Pendant ce temps, une abondance de nouveaux drapeaux est arrivée, comme en 2017, lorsque le Bureau des affaires LGBT de Philadelphie a conçu une itération à huit bandes qui, en solidarité avec les communautés de personnes de couleur récemment ciblées lors d'incidents violents dans des bars gays locaux, a ajouté une bande de noir et une bande de marron. (Ces couleurs avaient également été proposées depuis longtemps à d'autres nouveaux drapeaux Pride pour commémorer les personnes perdues et vivant avec le sida. ) L'année suivante, l'artiste Daniel Quasar a imaginé un drapeau Progress Pride - entrecoupant les six bandes standard se trouve un chevron de rayures incorporant le noir et des rayures brunes et les couleurs du drapeau Transgender Pride. La fin de la décennie a vu quelque trois millions de personnes, et l'un des plus grands drapeaux de fierté au monde, envahir les rues de São Paulo pour manifester contre le président brésilien antigay Jair Bolsonaro.

Années 2020 : Orgueil et préjugés

Aujourd'hui, un nouveau drapeau est entré dans le lexique : le drapeau Intersexe Progress Pride de Valentino Vecchietti, qui centre un cercle violet à l'intérieur d'un triangle jaune (un symbole pour les personnes intersexuées créé en 2013 par Morgan Carpenter) dans le nouveau standard de Quasar. Le «changement constant» de l'original de Baker, dit Andy Campbell, «en termes de combien de couleurs il porte et dans quel arrangement, fait signe vers une histoire de changement et d'auto-définition communautaire. Chaque nouvelle itération ajoute de la complexité et de la nuance et, dans mon esprit, de la crédibilité à son importance centrale discutable dans la symbolique queer.
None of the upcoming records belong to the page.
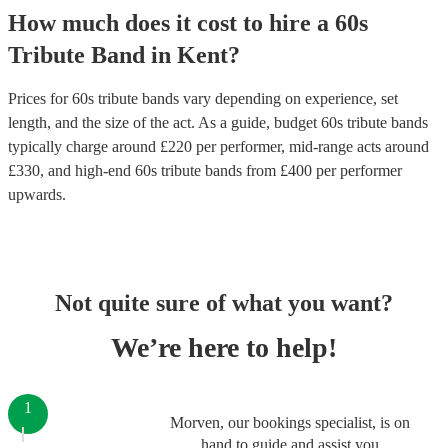
How much does it cost to hire
a
60s
Tribute Band
in
Kent
?
Prices for
60s tribute bands
vary depending on experience, set
length, and the size of the act. As a guide, budget
60s tribute bands
typically charge around £
220
per performer
, mid-range acts around
£
330
, and high-end
60s tribute bands
from £
400
per performer
upwards.
Not quite sure of what you want?
We’re here to help!
1
Morven, our bookings specialist, is on
hand to guide and assist you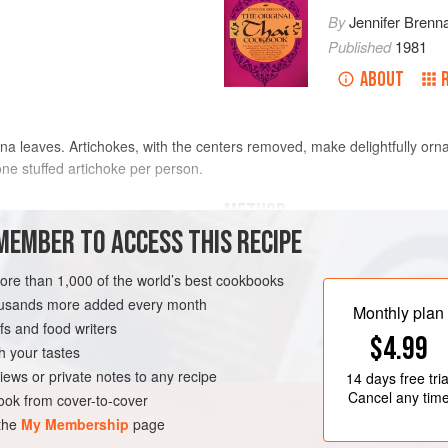
By
Jennifer Brenn
Published
1981
ABOUT
a leaves. Artichokes, with the centers removed, make delightfully orn
 one stuffed artichoke per person.
METHOD
MEMBER TO ACCESS THIS RECIPE
Wash the artichokes. With a cleaver 
artichoke tops. With kitchen scissors
more than 1,000 of the world’s best cookbooks
each artichoke. Place these edible 
housands more added every month
Monthly plan
boiling, salted water. Cover and co
s and food writers
$4.99
minutes, or until a fork can be ins
h your tastes
from heat, drain and let stand
iews or private notes to any recipe
14 days
free tria
Cancel any tim
ok from cover-to-cover
 the
My Membership
page
ESCATARIAN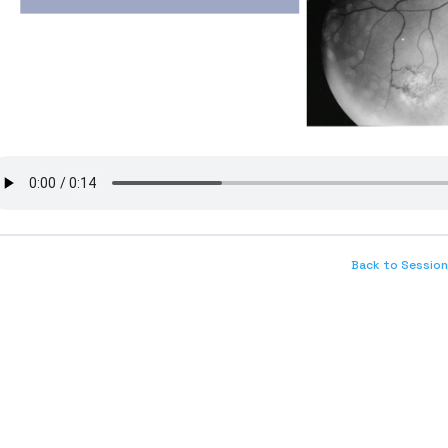
Back to Session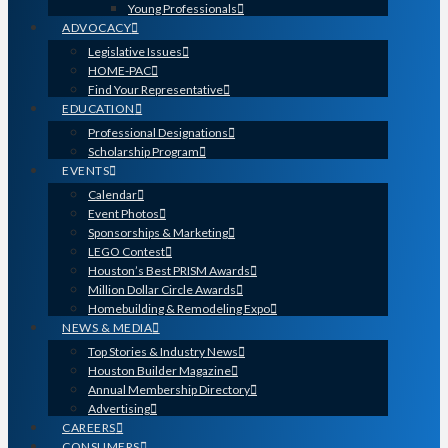
Young Professionals
ADVOCACY
Legislative Issues
HOME-PAC
Find Your Representative
EDUCATION
Professional Designations
Scholarship Program
EVENTS
Calendar
Event Photos
Sponsorships & Marketing
LEGO Contest
Houston’s Best PRISM Awards
Million Dollar Circle Awards
Homebuilding & Remodeling Expo
NEWS & MEDIA
Top Stories & Industry News
Houston Builder Magazine
Annual Membership Directory
Advertising
CAREERS
CONSUMERS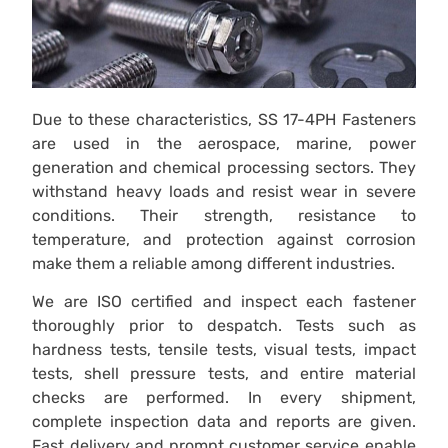
Due to these characteristics, SS 17-4PH Fasteners
are used in the aerospace, marine, power
generation and chemical processing sectors. They
withstand heavy loads and resist wear in severe
conditions. Their strength, resistance to
temperature, and protection against corrosion
make them a reliable among different industries.
We are ISO certified and inspect each fastener
thoroughly prior to despatch. Tests such as
hardness tests, tensile tests, visual tests, impact
tests, shell pressure tests, and entire material
checks are performed. In every shipment,
complete inspection data and reports are given.
Fast delivery and prompt customer service enable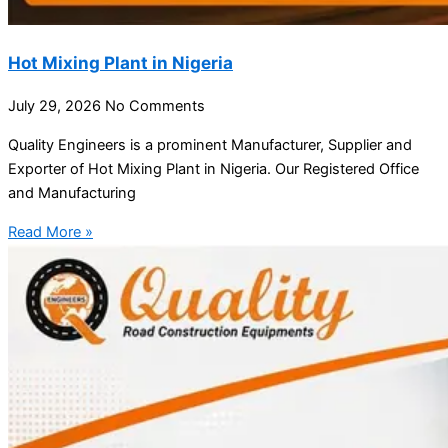
Hot Mixing Plant in Nigeria
July 29, 2026
No Comments
Quality Engineers is a prominent Manufacturer, Supplier and
Exporter of Hot Mixing Plant in Nigeria. Our Registered Office
and Manufacturing
Read More »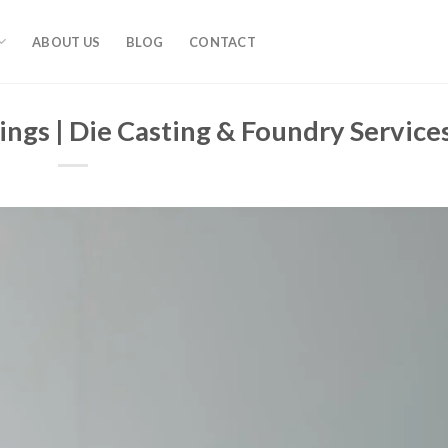
ABOUT US
BLOG
CONTACT
ings | Die Casting & Foundry Service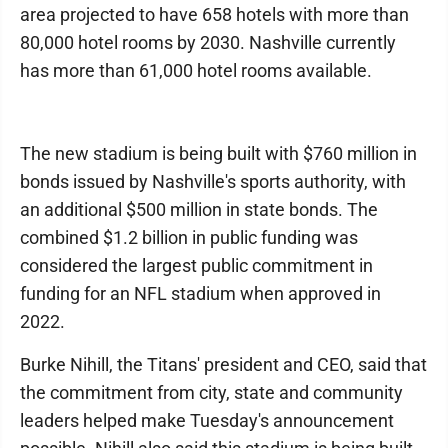
area projected to have 658 hotels with more than
80,000 hotel rooms by 2030. Nashville currently
has more than 61,000 hotel rooms available.
The new stadium is being built with $760 million in
bonds issued by Nashville's sports authority, with
an additional $500 million in state bonds. The
combined $1.2 billion in public funding was
considered the largest public commitment in
funding for an NFL stadium when approved in
2022.
Burke Nihill, the Titans' president and CEO, said that
the commitment from city, state and community
leaders helped make Tuesday's announcement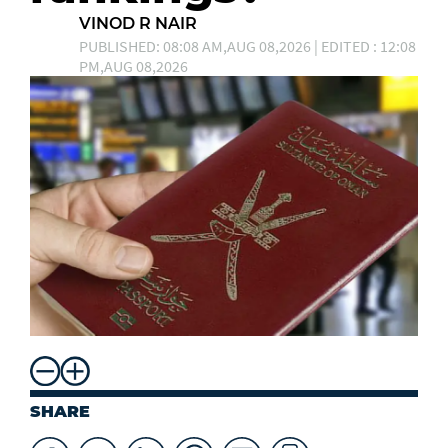
VINOD R NAIR
PUBLISHED: 08:08 AM,AUG 08,2026 | EDITED : 12:08
PM,AUG 08,2026
SHARE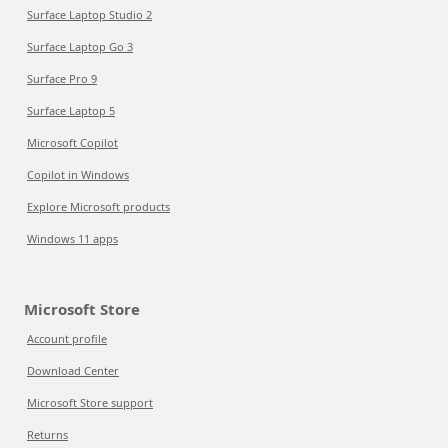
Surface Laptop Studio 2
Surface Laptop Go 3
Surface Pro 9
Surface Laptop 5
Microsoft Copilot
Copilot in Windows
Explore Microsoft products
Windows 11 apps
Microsoft Store
Account profile
Download Center
Microsoft Store support
Returns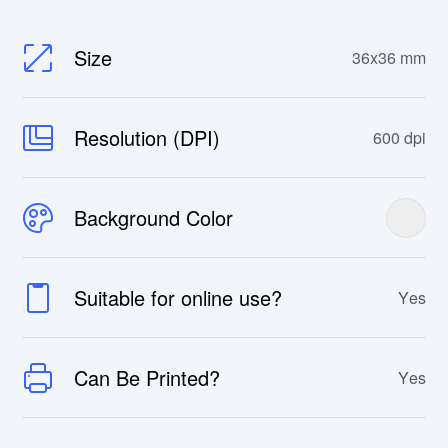
Size
36x36 mm
Resolution (DPI)
600 dpi
Background Color
Suitable for online use?
Yes
Can Be Printed?
Yes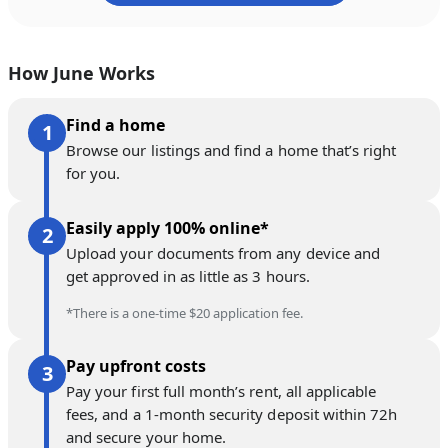
How June Works
Find a home
Browse our listings and find a home that’s right
for you.
Easily apply 100% online*
Upload your documents from any device and
get approved in as little as 3 hours.
*There is a one-time $20 application fee.
Pay upfront costs
Pay your first full month’s rent, all applicable
fees, and a 1-month security deposit within 72h
and secure your home.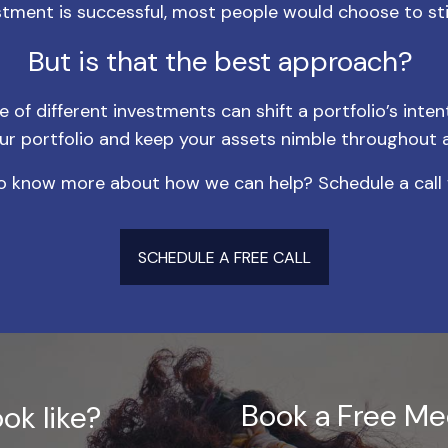
estment is successful, most people would choose to stic
But is that the best approach?
of different investments can shift a portfolio’s inten
ur portfolio and keep your assets nimble throughout 
 know more about how we can help? Schedule a call 
SCHEDULE A FREE CALL
Book a Free Me
ok like?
Et l'original de Baker est toujours puissant - il y a quelques jours, quelqu'un a brûlé un drapeau Pride et incendié quelques maisons à Baltimore, tandis qu'à travers le pays, à la Seattle Pacific University, des dizaines d'étudiants protestaient contre l'interdiction par leur école du droit du personnel à temps plein être dans des relations homosexuelles ont jeté un drapeau arc-en-ciel dans la main de leur président homophobe en échange de leurs diplômes.

Alors que le drapeau arc-en-ciel peut sembler si omniprésent qu'il a perdu de sa puissance, il est clair que ceux qui s'opposent aux droits des homosexuels pensent le contraire. Comme le souligne Shaffer, « chaque jour, les personnes queer créent de nouveaux symboles qui pointent vers un monde encore à venir. Et au fur et à mesure que chaque symbole sera intégré et intégré dans les logos d'entreprise et les campagnes de marque, nous continuerons à pousser plus loin, à rêver de nouvelles utopies et à faire exister ce nouveau monde.